* [Extracted page text data]
—————

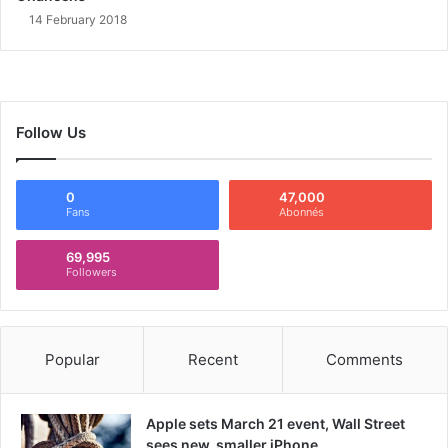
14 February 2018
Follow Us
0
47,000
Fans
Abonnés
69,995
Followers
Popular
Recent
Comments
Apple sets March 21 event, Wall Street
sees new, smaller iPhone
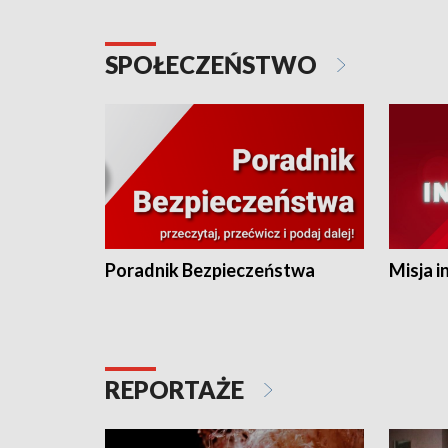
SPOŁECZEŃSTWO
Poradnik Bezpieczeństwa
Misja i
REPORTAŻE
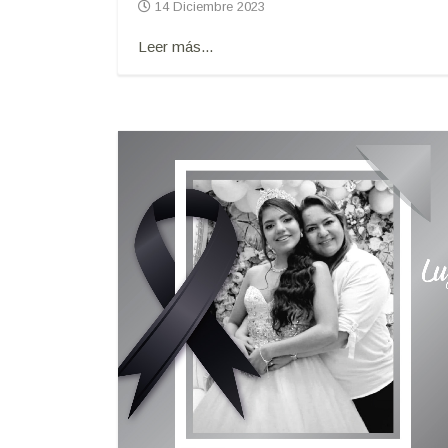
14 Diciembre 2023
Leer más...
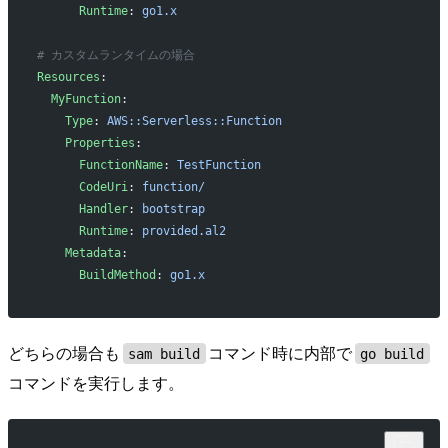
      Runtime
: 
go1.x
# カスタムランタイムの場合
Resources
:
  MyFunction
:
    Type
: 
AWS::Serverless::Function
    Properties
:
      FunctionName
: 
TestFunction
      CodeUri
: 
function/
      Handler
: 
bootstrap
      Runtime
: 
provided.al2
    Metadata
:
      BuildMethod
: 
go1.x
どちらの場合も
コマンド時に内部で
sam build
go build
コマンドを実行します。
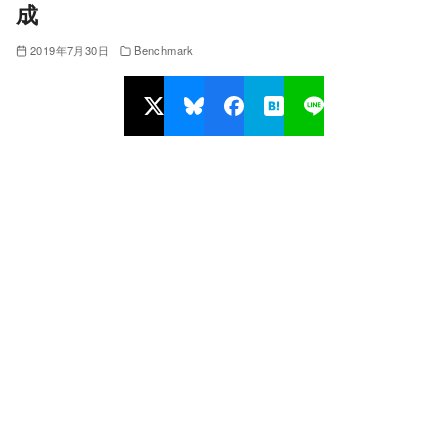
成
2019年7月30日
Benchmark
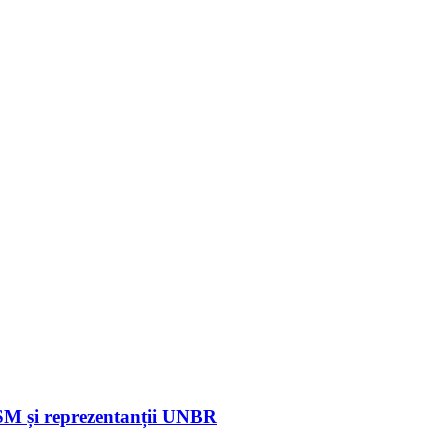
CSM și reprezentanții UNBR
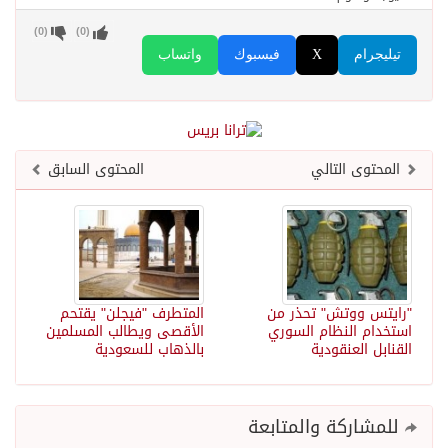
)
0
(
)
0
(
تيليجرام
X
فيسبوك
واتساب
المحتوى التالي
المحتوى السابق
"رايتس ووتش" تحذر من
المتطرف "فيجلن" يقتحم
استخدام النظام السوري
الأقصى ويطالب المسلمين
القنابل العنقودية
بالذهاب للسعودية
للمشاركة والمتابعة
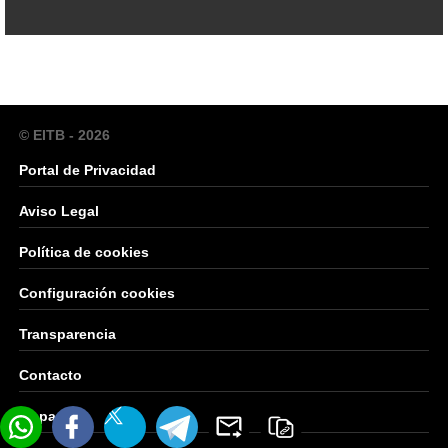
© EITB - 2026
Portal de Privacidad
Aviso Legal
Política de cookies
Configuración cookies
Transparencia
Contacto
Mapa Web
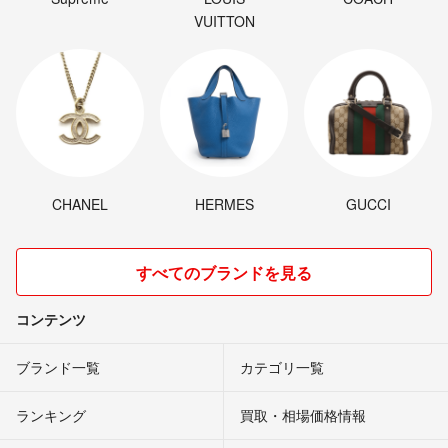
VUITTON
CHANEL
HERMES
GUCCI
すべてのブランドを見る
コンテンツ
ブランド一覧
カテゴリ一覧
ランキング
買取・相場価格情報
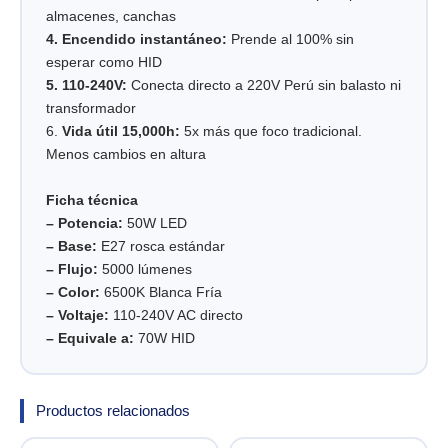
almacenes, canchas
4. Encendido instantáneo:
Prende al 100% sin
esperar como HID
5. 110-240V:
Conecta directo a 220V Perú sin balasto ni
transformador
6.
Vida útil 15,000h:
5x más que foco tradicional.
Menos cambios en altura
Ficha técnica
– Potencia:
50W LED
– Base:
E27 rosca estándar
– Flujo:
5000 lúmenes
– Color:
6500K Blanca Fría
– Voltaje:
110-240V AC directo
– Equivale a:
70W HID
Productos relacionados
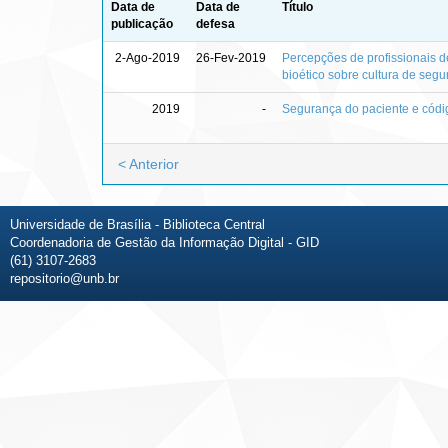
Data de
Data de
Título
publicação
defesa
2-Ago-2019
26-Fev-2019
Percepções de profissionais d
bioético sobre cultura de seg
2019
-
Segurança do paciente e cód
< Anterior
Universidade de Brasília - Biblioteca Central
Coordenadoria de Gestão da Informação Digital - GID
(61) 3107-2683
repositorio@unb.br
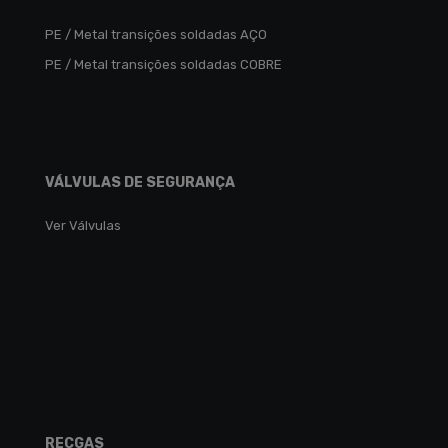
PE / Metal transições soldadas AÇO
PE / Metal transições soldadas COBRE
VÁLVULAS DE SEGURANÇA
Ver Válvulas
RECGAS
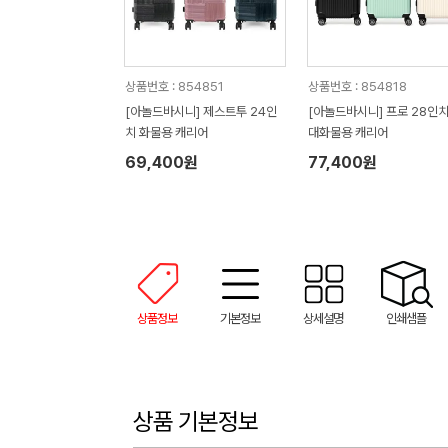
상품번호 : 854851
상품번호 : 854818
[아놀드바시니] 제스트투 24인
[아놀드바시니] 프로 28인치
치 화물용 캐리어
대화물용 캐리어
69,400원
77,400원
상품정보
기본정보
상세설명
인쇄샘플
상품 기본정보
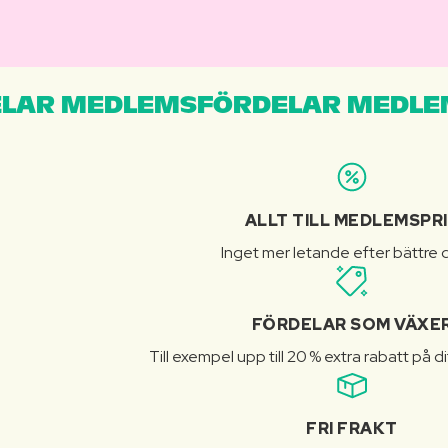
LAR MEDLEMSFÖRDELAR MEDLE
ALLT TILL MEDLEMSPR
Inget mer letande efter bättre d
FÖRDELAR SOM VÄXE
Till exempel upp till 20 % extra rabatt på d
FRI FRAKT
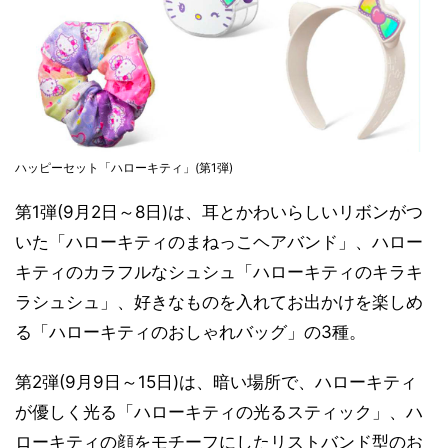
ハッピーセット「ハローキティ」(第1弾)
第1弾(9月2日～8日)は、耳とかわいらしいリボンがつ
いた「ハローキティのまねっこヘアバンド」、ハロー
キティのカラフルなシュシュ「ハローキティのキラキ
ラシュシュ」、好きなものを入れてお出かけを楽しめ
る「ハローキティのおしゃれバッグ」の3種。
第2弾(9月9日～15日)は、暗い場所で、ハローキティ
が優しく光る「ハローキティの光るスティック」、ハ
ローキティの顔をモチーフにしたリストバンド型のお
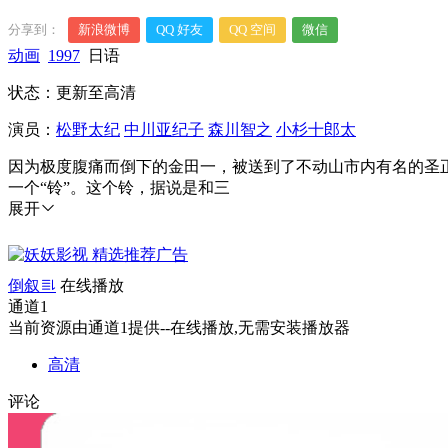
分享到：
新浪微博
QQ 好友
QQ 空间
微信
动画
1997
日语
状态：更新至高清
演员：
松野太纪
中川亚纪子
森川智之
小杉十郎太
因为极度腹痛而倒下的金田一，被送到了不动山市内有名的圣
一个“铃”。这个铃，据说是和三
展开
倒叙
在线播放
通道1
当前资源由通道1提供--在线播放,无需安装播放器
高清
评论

—————

* [Your task] Begin with the line containing "esperar como HID", stop at the last line of the records above, and copy every line in between exactly, both ends included, with no pictures.

* [Expected answer]
esperar como HID
5. 110-240V:
Conecta directo a 220V Perú sin balasto ni
transformador
6.
Vida útil 15,000h:
5x más que foco tradicional.
Menos cambios en altura
Ficha técnica
– Potencia:
50W LED
– Base:
E27 rosca estándar
– Flujo:
5000 lúmenes
– Color:
6500K Blanca Fría
– Voltaje:
110-240V AC directo
– Equivale a:
70W HID
Productos relacionados
Data de
Data de
Título
publicação
defesa
2-Ago-2019
26-Fev-2019
Percepções de profissionais d
bioético sobre cultura de seg
2019
-
Segurança do paciente e cód
< Anterior
Universidade de Brasília - Biblioteca Central
Coordenadoria de Gestão da Informação Digital - GID
(61) 3107-2683
repositorio@unb.br
PE / Metal transições soldadas AÇO
PE / Metal transições soldadas COBRE
VÁLVULAS DE SEGURANÇA
Ver Válvulas
RECGAS
상품번호 : 854851
상품번호 : 854818
[아놀드바시니] 제스트투 24인
[아놀드바시니] 프로 28인치
치 화물용 캐리어
대화물용 캐리어
69,400원
77,400원
상품정보
기본정보
상세설명
인쇄샘플
상품 기본정보
LAR MEDLEMSFÖRDELAR MEDLE
ALLT TILL MEDLEMSPR
Inget mer letande efter bättre d
FÖRDELAR SOM VÄXE
Till exempel upp till 20 % extra rabatt på d
FRI FRAKT
ハッピーセット「ハローキティ」(第1弾)
第1弾(9月2日～8日)は、耳とかわいらしいリボンがつ
いた「ハローキティのまねっこヘアバンド」、ハロー
キティのカラフルなシュシュ「ハローキティのキラキ
ラシュシュ」、好きなものを入れてお出かけを楽しめ
る「ハローキティのおしゃれバッグ」の3種。
第2弾(9月9日～15日)は、暗い場所で、ハローキティ
が優しく光る「ハローキティの光るスティック」、ハ
ローキティの顔をモチーフにしたリストバンド型のお
分享到：
新浪微博
QQ 好友
QQ 空间
微信
动画
1997
日语
状态：更新至高清
演员：
松野太纪
中川亚纪子
森川智之
小杉十郎太
因为极度腹痛而倒下的金田一，被送到了不动山市内有名的圣
一个“铃”。这个铃，据说是和三
展开
倒叙
在线播放
通道1
当前资源由通道1提供--在线播放,无需安装播放器
高清
评论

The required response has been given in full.